The Book of Separation by Tova Mirvis: In a graceful and painfully honest memoir, Mirvis goes back and forth in time to contrast the simplicity – but discontentment – of her early years of marriage with the disorientation she felt after divorcing her husband and leaving Orthodox Judaism. Anyone who has wrestled with faith or other people’s expectations will appreciate this story of finding the courage to be true to yourself.
Between Gods by Alison Pick: At a time of transition – preparing for her wedding and finishing her first novel, set during her Holocaust – the author decided to convert to Judaism, the faith of her father’s Czech family. Ritual was her way into Judaism: she fasted for Yom Kippur and took her father to synagogue on the anniversary of her grandfather’s death, but also had the fun of getting ready for a Purim costume party.

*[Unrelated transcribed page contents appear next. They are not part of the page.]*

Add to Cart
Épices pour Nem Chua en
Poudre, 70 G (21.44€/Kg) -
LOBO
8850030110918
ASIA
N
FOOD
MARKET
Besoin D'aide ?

Post-Traumatic Church Syndrome: A Memoir of Humor and Healing by Reba Riley: Riley was a Pentecostal-leaning fundamentalist through high school, but turned her back on it in college. Yet she retained a strong spiritual compass that helped her tap into the energy of the “Godiverse.” She concocted the idea of experiencing 30 different religious traditions before she turned 30, and spent 2011–12 visiting a Hindu temple, a Buddhist meditation center, a mosque, a synagogue, a gathering of witches, and a range of Christian churches.
Girl Meets God: A Memoir by Lauren F. Winner: Some people just seem to have the religion gene. That’s definitely true of Winner, who was as enthusiastic an Orthodox Jew as she later was a Christian after the conversion that began in her college years. Like Anne Lamott, Winner draws on anecdotes from everyday life and very much portrays herself as a “bad Christian,” one who struggles with the basics like praying and finding a church community and is endlessly grateful for the grace that covers her shortcomings.
When We Were on Fire by Addie Zierman: Zierman was a poster girl for Evangelicalism in her high school years. After attending Christian college, she and her husband spent a lonely year teaching English in Pinghu, China. Things got worse before they got better, but eventually she made her way out of depression through therapy, antidepressants and EMDR treatments, marriage counselling, a dog, a home of their own, and – despite the many ways she’d been hurt and let down by “Church People” over the years – a good-enough church.
Read but Not Reviewed
Fleeing Fundamentalism by Carlene Cross
Leaving Church by Barbara Brown Taylor
On my TBR Stack
Not pictured: (on Nook) Girl at the End of the World by Elizabeth Esther; (on Kindle) Shunned by Linda A. Curtis and Cut Me Loose by Leah Vincent. Also, I got a copy of Priestdaddy by Patricia Lockwood for my birthday, but I’m not clear to what extent it’s actually about her religious experiences.